Mathematical modeling and experimental evaluation of superalloy EDM using cryogenically treated electrodes and transformer oil-based dielectrics: a correlation study
Geometrical inaccuracy is one of the electric discharge machining (EDM) errors and is mainly influenced by the dielectric being used during the operation. The non-conventional machining processes are opted over traditional machining operations due to the greater strength of Ni-based superalloy, specially, Inconel 617 (IN617).
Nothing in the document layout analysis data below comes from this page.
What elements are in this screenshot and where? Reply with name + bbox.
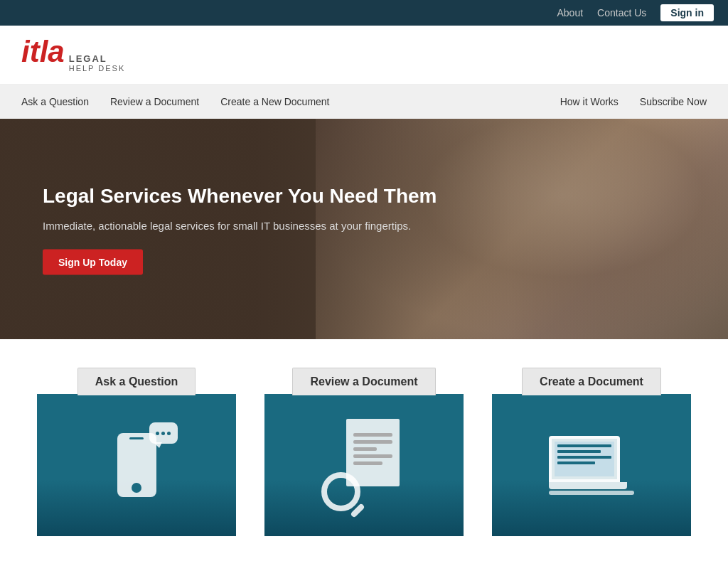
doc-line-2	[353, 440, 392, 444]
signin-button[interactable]: Sign in	[660, 4, 714, 21]
hero-subtitle: Immediate, actionable legal services for…	[43, 218, 437, 234]
cards-section: Ask a Question Review a Document	[0, 339, 728, 571]
laptop-foot	[549, 491, 634, 495]
hero-section: Legal Services Whenever You Need Them Im…	[0, 119, 728, 339]
logo[interactable]: itla LEGAL HELP DESK	[21, 37, 125, 73]
ask-question-card[interactable]: Ask a Question	[37, 368, 236, 536]
laptop-base	[549, 482, 627, 489]
nav-how-it-works[interactable]: How it Works	[560, 96, 619, 107]
signup-button[interactable]: Sign Up Today	[43, 250, 143, 275]
nav-subscribe-now[interactable]: Subscribe Now	[640, 96, 707, 107]
mag-circle	[321, 472, 360, 511]
nav-create-document[interactable]: Create a New Document	[220, 96, 329, 107]
logo-legal: LEGAL	[69, 54, 126, 64]
laptop-line-2	[557, 450, 601, 453]
main-nav: Ask a Question Review a Document Create …	[0, 85, 728, 119]
phone-chat-icon	[117, 433, 156, 497]
nav-left: Ask a Question Review a Document Create …	[21, 96, 330, 107]
doc-line-3	[353, 447, 377, 451]
phone-body	[117, 433, 156, 497]
laptop-line-4	[557, 461, 595, 464]
laptop-line-3	[557, 456, 611, 459]
dot3	[167, 432, 171, 435]
laptop-icon	[549, 436, 634, 495]
create-document-icon-box	[492, 394, 691, 536]
review-document-card[interactable]: Review a Document	[264, 368, 464, 536]
ask-question-label: Ask a Question	[77, 368, 196, 395]
laptop-doc	[555, 442, 614, 476]
chat-bubble	[149, 422, 178, 444]
doc-line-5	[353, 461, 382, 465]
doc-line-1	[353, 433, 392, 437]
document-magnifier-icon	[321, 419, 407, 511]
logo-bar: itla LEGAL HELP DESK	[0, 26, 728, 85]
magnifier	[321, 472, 360, 511]
logo-helpdesk: HELP DESK	[69, 64, 126, 73]
logo-brand: itla	[21, 37, 65, 67]
contact-link[interactable]: Contact Us	[597, 7, 646, 18]
nav-ask-question[interactable]: Ask a Question	[21, 96, 89, 107]
create-document-card[interactable]: Create a Document	[492, 368, 691, 536]
ask-question-icon-box	[37, 394, 236, 536]
laptop-line-1	[557, 444, 611, 447]
doc-lines	[353, 433, 392, 469]
review-document-label: Review a Document	[292, 368, 435, 395]
hero-title: Legal Services Whenever You Need Them	[43, 183, 437, 209]
about-link[interactable]: About	[557, 7, 583, 18]
doc-line-4	[353, 454, 392, 458]
dot2	[161, 432, 165, 435]
nav-right: How it Works Subscribe Now	[560, 96, 707, 107]
mag-handle	[350, 503, 365, 518]
nav-review-document[interactable]: Review a Document	[110, 96, 199, 107]
top-bar: About Contact Us Sign in	[0, 0, 728, 26]
review-document-icon-box	[264, 394, 464, 536]
hero-content: Legal Services Whenever You Need Them Im…	[43, 183, 437, 275]
laptop-screen	[549, 436, 620, 482]
dot1	[156, 432, 159, 435]
create-document-label: Create a Document	[522, 368, 661, 395]
logo-text: LEGAL HELP DESK	[69, 54, 126, 73]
But still, there is a need to upgrade the dielectric fluid to minimize the overcut. Therefore, this study uses a combination of surfactant-added dielectrics of transformer oil and cryogenically treated (CT) electrodes (copper and brass). One of the exceptional benefits of applying the cryogenic treatment on the electrodes is that it refines the grain size of the electrode which helped in the regular sparking and reduced the dimensional inaccuracy throughout the EDM operation. A set of 20 experiments under the full factorial design technique was implemented. The experimental results have been explained with process physics, and along with simulation to explore the mechanism of machining with mathematical expressions. The machining capabilities of CT electrodes provided greater dimensional accuracy by an average of 17.1% compared to non-CT electrodes. CT brass provided the minimum dimensional inaccuracy (0.023 mm) in T-20. However, the non-CT copper electrode showed the lowest overcut (0.134 mm) obtained transformer oil without the addition of surfactant. The modeling was also performed to measure the crater sizes produced during the machining of Ni-based superalloy. The simulation results revealed that the mean absolute divergence between the current simulation findings and the ones provided in the literature was approximately equal to 5–7%.